Firms are eager to build private clinics besides public hospitals but tax changes may curb interest. David Labanyi reports
At least six major companies have expressed an interest in developing private hospitals on public hospital sites despite no formal tendering process being in place yet, the Health Service Executive said.
It added that each of the Irish and foreign-based firms had expressed an interest in developing more than one hospital on sites at Tallaght, Beaumont, Cork University, Limerick Regional and Waterford Regional Hospital campuses.
The development of private clinics on the grounds of existing public hospitals was announced last year by the Minister for Health Mary Harney, who wants to use the mechanism to make 1,000 more private beds available.
Corporate financiers predict a very significant private sector appetite in tendering to build these private hospitals.
This is the second significant initiative by the Government to encourage the investment of private for-profit hospitals, following on a tax incentive scheme announced in the Finance Act (2001) that allows investors write off their capital costs over seven years.
Following a major review of property-based tax shelters for the Department of Health, Indecon consultants recommended that reliefs for investments in private hospitals and nursing homes be retained, while those for sports clinics should be phased out.
However, the Minister for Finance Brian Cowen last week proposed a surprise change in the Finance Bill, which, if passed, may make investments in private hospitals less attractive, according to corporate financiers.
Cowen has proposed extending the time a tax-incentive funded hospital must operate as a hospital from 10 to 15 years. This is to close off possible abuses of the scheme which could, hypothetically, have seen medical facilities refurbished, perhaps as apartments, and being sold.
Paul Higgins, director of Goodbody Corporate Finance was involved in raising €43 million in equity for the €180 million required to build the private Beacon Hospital in Sandyford, Dublin, which is set to open its 183 beds later this year.
"This change wasn't flagged in the Budget and will definitely make investments in private hospitals less attractive.
"The Finance Bill has proposed that a hospital has to remain a hospital for 15 years, which I think, has increased the risk quite significantly.
"If the hospital closes before year 15 you would have to hand all the money back to the Revenue, plus interest and other charges. Most tax investors will have gained the benefit of the capital allowances after seven years," he says.
The impact of this change, if passed when the Finance Bill comes before the Dáil in March, on the 15 other proposed private hospitals at the planning stage is unclear.

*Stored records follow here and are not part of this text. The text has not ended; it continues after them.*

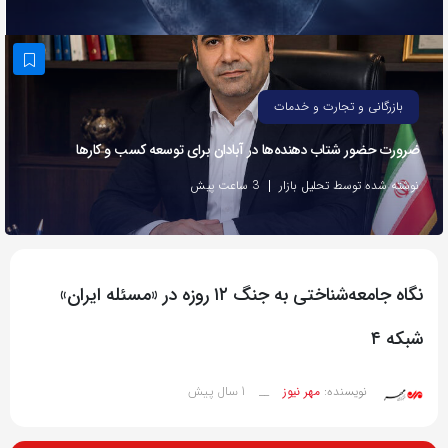
به
اشتراک
بگذارید.
بازرگانی و تجارت و خدمات
کپی
ضرورت حضور شتاب ‌دهنده‌ها در آبادان برای توسعه کسب‌ و کارها
لینک
نوشته شده توسط تحلیل بازار
3 ساعت پیش
نگاه جامعه‌شناختی به جنگ ۱۲ روزه در «مسئله ایران»
شبکه ۴
1 سال پیش
نویسنده:
مهر نیوز
__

The new rules would apply to all hospitals opening after August 1st, 2006. It is not known whether the Beacon will be open before this date.
The tax incentives kick-started investor interest in private hospitals but he doubted whether it would lead to a large number being built, says Higgins.

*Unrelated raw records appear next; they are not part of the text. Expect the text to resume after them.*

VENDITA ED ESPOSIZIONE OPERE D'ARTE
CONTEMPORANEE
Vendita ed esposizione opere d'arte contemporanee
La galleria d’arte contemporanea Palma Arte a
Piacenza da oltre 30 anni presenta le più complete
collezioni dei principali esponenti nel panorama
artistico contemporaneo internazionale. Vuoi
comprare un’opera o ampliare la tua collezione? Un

To date, only the Galway clinic has been built under the scheme with the Beacon and the 125 bed Hermitage Clinic in Lucan, Co Dublin, under construction.
"Hospitals are big capital projects that are difficult to fund by the private sector. In broad terms there are only two customers; the Government through the Health Service Executive or the National Treatment Purchase Fund and the private health insurers, primarily the VHI, given its market share," says Higgins.
"Neither of those customers will commit to using a facility until it opens," he added. "So I think the incentive is unlikely to lead to a surplus of supply."
However, there is one important additional factor that makes them attractive, according to Higgins, and that is strong Government support to bring the private sector into healthcare.
A report into property-based tax incentive schemes by Indecon published last week predicted that just under €500 million in private funding could be attracted into private hospital investments.
The existing structure of the reliefs means investors can only offset rental income, meaning that the scheme effectively acts as a tax shelter for large-scale landlords.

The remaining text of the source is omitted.